On August 21st, at 31 weeks and 5 days pregnant, I went into early labor with the twins. I started experiencing contractions the night before and when I woke up with contractions just 3 minutes apart the next morning I knew something was wrong. Jason drove me to the hospital and after the doctors failed to stop my labor I was being prepped and in an emergency C-section by 10:30 am.
Just the day before I was buying maternity clothes for my extra-large belly, planning the nursery, and shooting bump photos for an upcoming post that would never make it to the blog. I would never have dreamed (in my worst nightmare) that the next day I would be delivering my babies…it was too soon.
The memories of that day, the epidural, the lights in the operating room, the first sound of my tiny babies crying in their strained barely audible tone, Beyoncé’s “Drunk in Love” playing in the operating room (so strange), a glimpse of my daughter’s tiny face before they whisked the babies away, it’s all like one blurred and painfully surreal dream.
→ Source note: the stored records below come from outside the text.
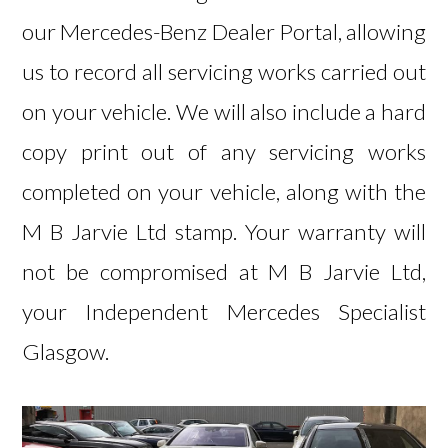
our Mercedes-Benz Dealer Portal, allowing
us to record all servicing works carried out
on your vehicle. We will also include a hard
copy print out of any servicing works
completed on your vehicle, along with the
M B Jarvie Ltd stamp. Your warranty will
not be compromised at M B Jarvie Ltd,
your Independent Mercedes Specialist
Glasgow.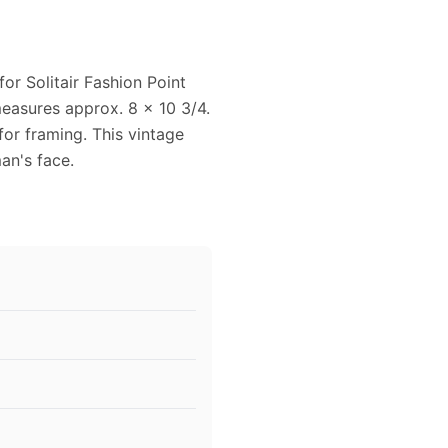
or Solitair Fashion Point
measures approx. 8 x 10 3/4.
for framing. This vintage
an's face.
That day was scary and sweet all tinted with nervous excitement and an unexplainable and overwhelming feeling of loss. It was the sudden end of my pregnancy and the beginning of a whole new life where my babies where here in the world! Tiny little babies who needed to spend the next 5 weeks in the NICU learning to breathe, eat, grow and gain weight outside of my body. Jason and I had no idea how we were about to be tested.
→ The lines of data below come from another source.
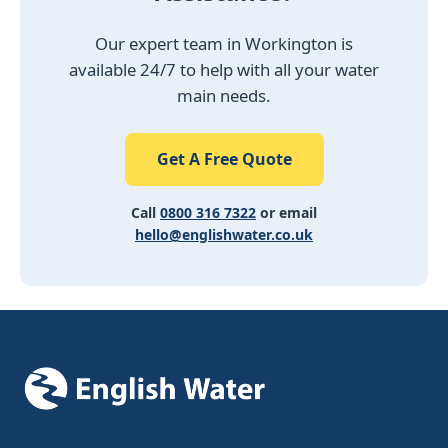
Our expert team in Workington is
available 24/7 to help with all your water
main needs.
Get A Free Quote
Call
0800 316 7322
or email
hello@englishwater.co.uk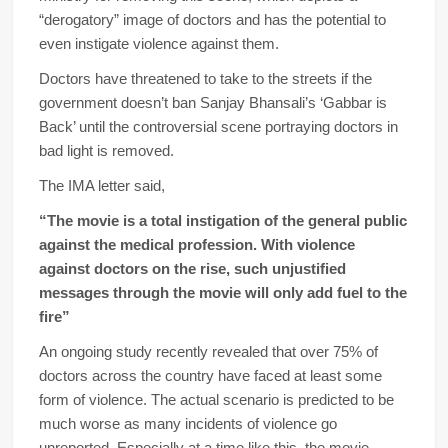
“derogatory” image of doctors and has the potential to
even instigate violence against them.
Doctors have threatened to take to the streets if the
government doesn’t ban Sanjay Bhansali’s ‘Gabbar is
Back’ until the controversial scene portraying doctors in
bad light is removed.
The IMA letter said,
“The movie is a total instigation of the general public
against the medical profession. With violence
against doctors on the rise, such unjustified
messages through the movie will only add fuel to the
fire”
An ongoing study recently revealed that over 75% of
doctors across the country have faced at least some
form of violence. The actual scenario is predicted to be
much worse as many incidents of violence go
unreported. Especially at a time like this, the movie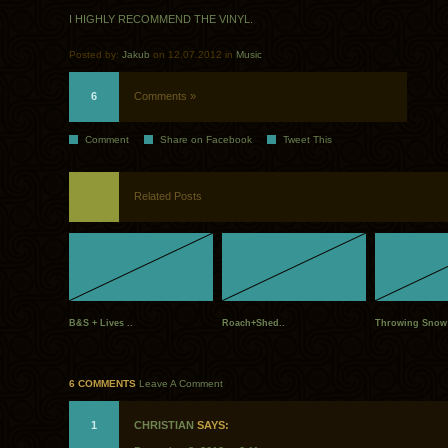
I HIGHLY RECOMMEND THE VINYL.
Posted by:
Jakub
on 12.07.2012 in
Music
6
Comments »
Comment
Share on Facebook
Tweet This
Related Posts
B&S + Lives ..
Roach+Shed..
Throwing Snow 
6 COMMENTS
Leave A Comment
1
CHRISTIAN
SAYS: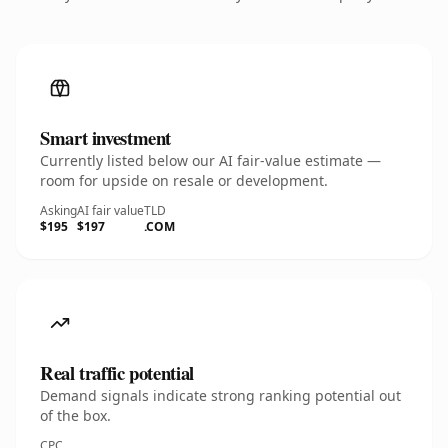
Smart investment
Currently listed below our AI fair-value estimate —
room for upside on resale or development.
Asking
AI fair value
TLD
$195
$197
.COM
Real traffic potential
Demand signals indicate strong ranking potential out
of the box.
CPC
It wasn’t until the third day in the hospital that I was finally able to visit our babies. I couldn’t hold them, kiss their little faces, or nurse them. Instead I scrubbed in like a doctor about to go into surgery and sat in my wheel chair with my hands through the holes in the babies’ incubators to lightly touch their little heads and feet. Nothing prepares you for seeing your baby so small and fragile covered in wires, on a feeding tube, oxygen and monitors. It was then that my life officially stopped and all that remained were our babies and the daily roller coaster which life with two babies in the NICU.
After 5 days in the hospital I was discharged and went home leaving my babies behind. That day was probably the worst I’ve experienced. Before all of this, I had a nostalgic vision of labor and later being wheeled out holding a baby in each arm, glowing with excitement at having just delivered our twins. That moment wouldn’t come for me and at that time it was pretty hard to feel anything but sorrow. You can see why I haven’t shared this until now…it’s not happy stuff! But it get’s better, I promise.
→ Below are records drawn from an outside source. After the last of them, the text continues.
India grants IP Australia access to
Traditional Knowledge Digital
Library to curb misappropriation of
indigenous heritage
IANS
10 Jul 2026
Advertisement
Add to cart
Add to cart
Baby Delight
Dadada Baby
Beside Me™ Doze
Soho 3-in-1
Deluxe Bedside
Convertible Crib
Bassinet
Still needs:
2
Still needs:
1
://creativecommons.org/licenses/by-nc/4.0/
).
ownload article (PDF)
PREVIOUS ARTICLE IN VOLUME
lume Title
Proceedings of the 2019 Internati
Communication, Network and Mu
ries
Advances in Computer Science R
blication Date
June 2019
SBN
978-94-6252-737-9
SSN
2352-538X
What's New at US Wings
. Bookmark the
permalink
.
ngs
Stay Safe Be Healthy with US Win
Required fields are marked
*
Over the next month I spent every day, and night in the NICU with the babies. Eventually as they grew, we were able to hold them, feed them, change their diapers and take their temperatures. I lived for those tiny moments before they were swaddled back up by the nurses and returned to their incubators to rest. When I got the chance to change a diapers it felt like Christmas and that should be saying something!
But here is where the thankful part really comes in. Despite their pre-maturity, the twins began to thrive almost from the beginning. Every day I pumped breast milk to take to them, it was my only mission in life. That milk was the one thing I was able to give them and even if it was fed through a feeding tube and later a bottle, I felt connected to them as a result. Every day Jason and I held them, prayed over them, kissed their little heads and gave them as much love as we could. And my little miracle babies turned out to be fighters!
First our baby boy came home and a week later our baby girl. It hasn’t been without it’s ups and downs but even when I’m up all night with two newborns who are now able to nurse, cry just as loudly as any baby, have full blown diaper blow outs, spit up and do all of those normal newborns things, I’m ever thankful. So, very grateful that God has blessed us with two beautiful and healthy babies to complete our family. I will never stop being grateful for them or for the journey that put so much into perspective for me.
My heart is so full as I say, meet our babies Jackson Wesley & Millie Rose Bergman! I’m so lucky to be their mama. Motherhood is by far the most amazing blessing I’ve ever received.